Acceptance of applications for operations of lower quality/of “borderline eligibility” due to pressure to take up new possibilities within limited time;
Pressure to spend the additional money quickly could reduce the time / rigorous approach for the selection of operations and the management verifications;
Declaration of irregular expenditure due to more limited management verifications, affected by time pressure in combination with COVID confinement rules. No or less on-the-spot management verifications prior to declaration.
Related to the CRII and CRII plus amendments of the CPR and the new instruments
Retrospective funding of operations (narrowly allowed under CRII amendments back to 1st February 2020) potentially increases the risk of irregularities as the operations did not go through a complete ex-ante selection procedure.
Specific inherent risks depending on the type of investment supported (SME support, short time work schemes, health equipment and infrastructure…).
100% co-financing rate might bring a risk of less controls because national financial resources are not at stake;
“Lighter” assurance due to smaller sample of audits of operations or due to non-finalised audits of operations.

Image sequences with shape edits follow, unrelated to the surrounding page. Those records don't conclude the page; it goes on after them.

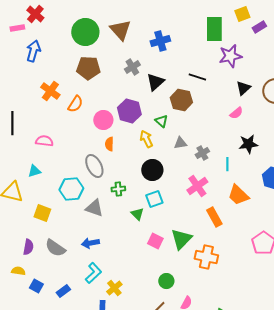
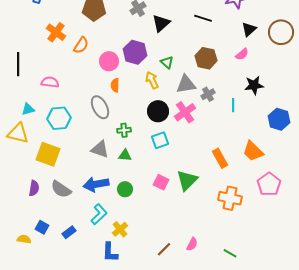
brown hexagon: (181, 100) -> (206, 58), moved
gray triangle: (180, 143) -> (186, 84), size x1.5
cyan triangle: (34, 171) -> (28, 109), moved
pink cross: (197, 186) -> (185, 112), moved
cyan hexagon: (71, 189) -> (59, 118), moved
orange trapezoid: (238, 195) -> (253, 151), moved
yellow square: (42, 213) -> (48, 154), size x1.4
green triangle: (137, 214) -> (125, 155), moved, turned -40
blue arrow: (90, 243) -> (96, 184), size x1.4
orange cross: (206, 257) -> (230, 198), moved
yellow semicircle: (18, 271) -> (24, 239), moved
green circle: (166, 281) -> (125, 189), moved

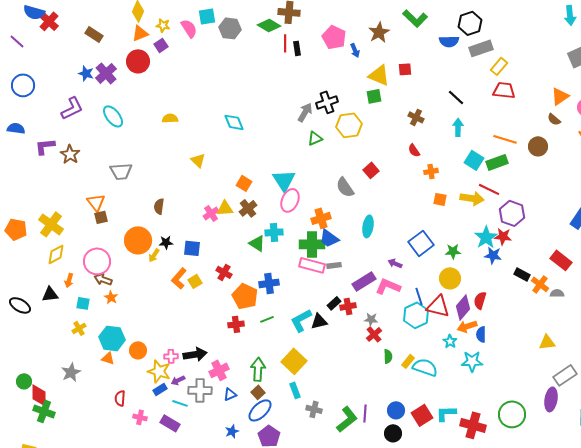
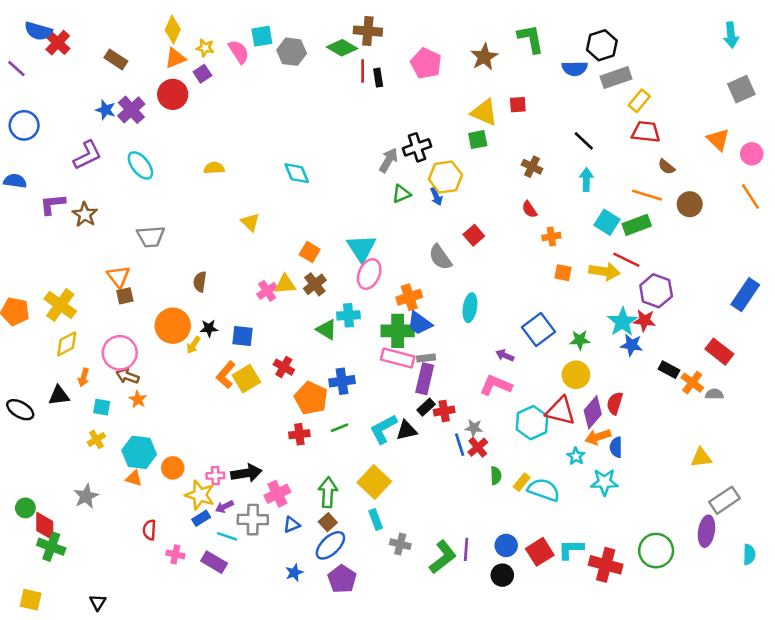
green L-shape: (415, 18) -> (531, 39), turned -145
blue arrow: (355, 50) -> (436, 196), moved
orange triangle: (560, 96) -> (718, 140), turned -42
brown semicircle: (554, 119) -> (666, 167), moved
yellow square: (195, 281) -> (246, 379), size x1.5
purple rectangle: (364, 281) -> (425, 379), moved, turned -45
blue line: (419, 296) -> (460, 445), moved

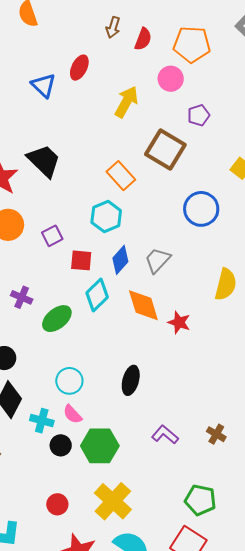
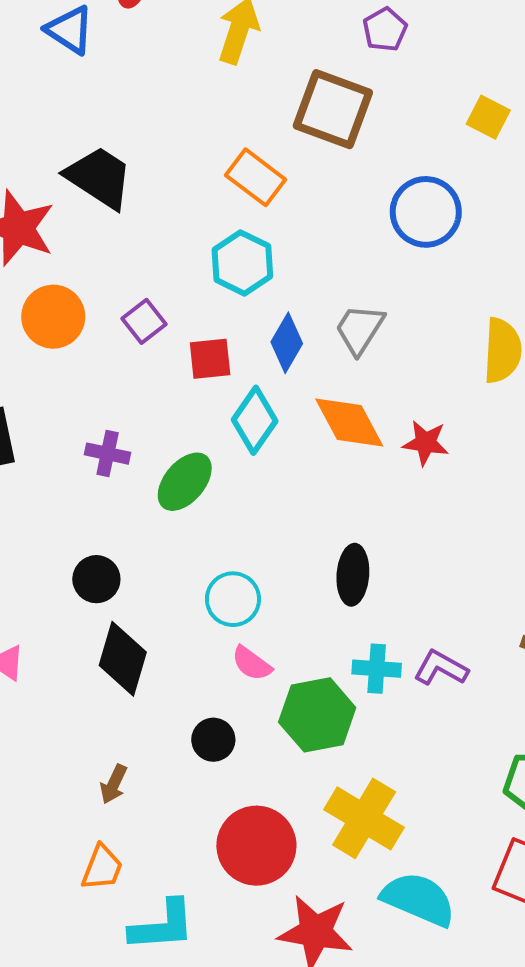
cyan cross: (42, 421) -> (377, 669), moved
black circle: (61, 445) -> (213, 740), moved
red circle: (57, 504) -> (256, 846), size x1.8

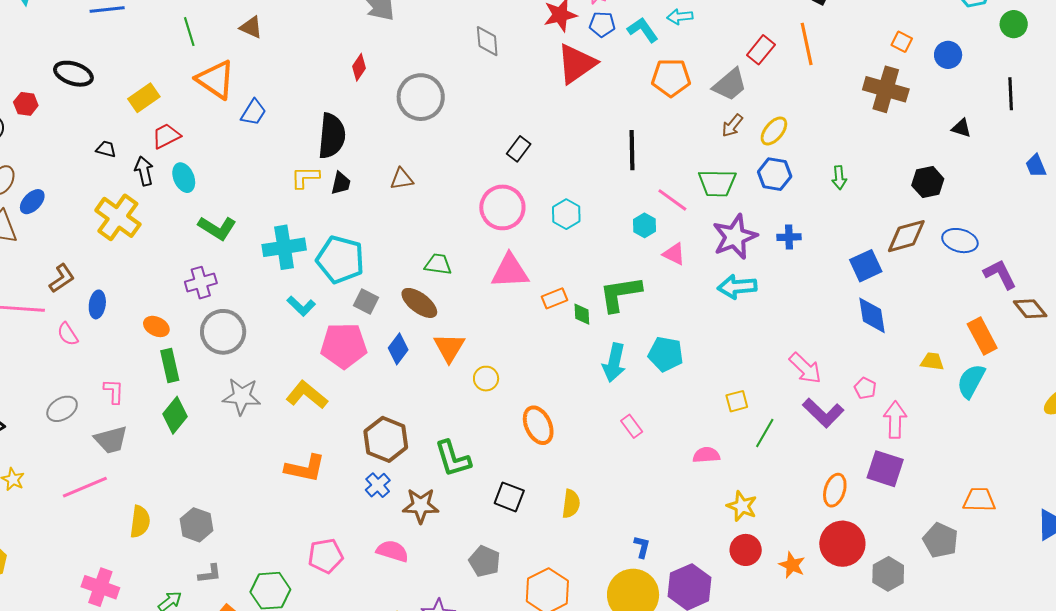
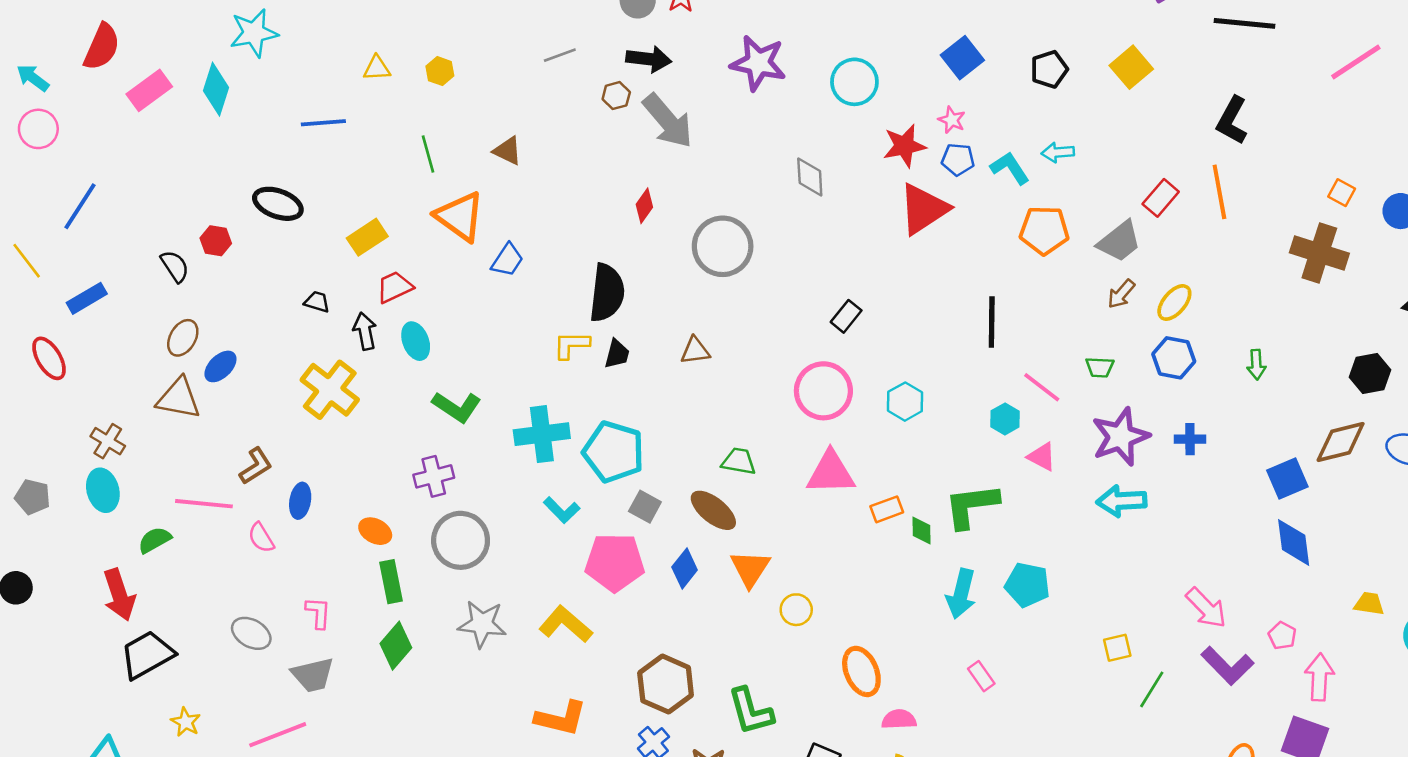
green trapezoid: (717, 183) -> (1100, 367), size x0.6
gray ellipse: (62, 409) -> (251, 633), turned 60
pink semicircle: (706, 455) -> (899, 719), moved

Related to the pressure / workload for the authorities
Overlap of programming periods
2014-2020: large additional funds (REACT-EU) which need to be negotiated / programmed / spend in parallel to the start of the next programming period
2021-2027: large additional funds possibly managed and controlled by the same authorities (RRF, increase of the JTF) while the negotiations are on-going, (projects may receive both RRF and ERDF/CF funding but not for the same costs), overlapping thematic objectives may generate a risk of double financing;
Insufficient administrative capacity: without prejudice to the additional Technical assistance provided, Member States need time to increase their administrative capacity in particular related to control activities.
Related to the sanitary situation
Programme implementation can be affected by the impact of sanitary situation on functioning of authorities. Confinement and Stay-at-Home measures might have negative impact on co-ordination, flow of information, and efficiency of services involved in the management and control system of the EU programmes and on the interaction with (potential) beneficiaries. Adjustments to remote working environment might take some time to settle in.
Management verifications and audits might be less “in depth” because being carried out remotely and not on the spot;
Existing projects (already selected and partially implemented before the sanitary crisis) might have difficulties to deliver (e.g. conferences that did not take place, staff for a R&D project that could not work in the laboratory).
Related to the multiplication of instruments
Risk of double funding between different funding instruments or programmes (contracting authorities may fail to exchange information on applications for funding, projects and irregularities. Risks increase in situations in which there is no listing of risky or excluded operations or of beneficiaries involved in many projects covering the whole Member State);
Due to the “competition” between different instruments, especially if for some instruments it is easier to justify costs (RRF) or if for one instrument the money needs to be spent faster (2023 (REACT) and 2026 (RRF) horizons).
It is wotrh to underline here that we as the Ministry, changed for the remote work in 3 days. Of course not everybody had sufficient hardware but we could use our private computers and VPNs to connect the Ministerial network.
But most of the information concerning European funds implementation is in the computer system. 5 years ago, in the previous financial perspective this digitalisation would not be possible.
My collegues have to go to the office only if thay deal with Polish courts or police. We can say that for European funds COVID was manageble from our home-offices.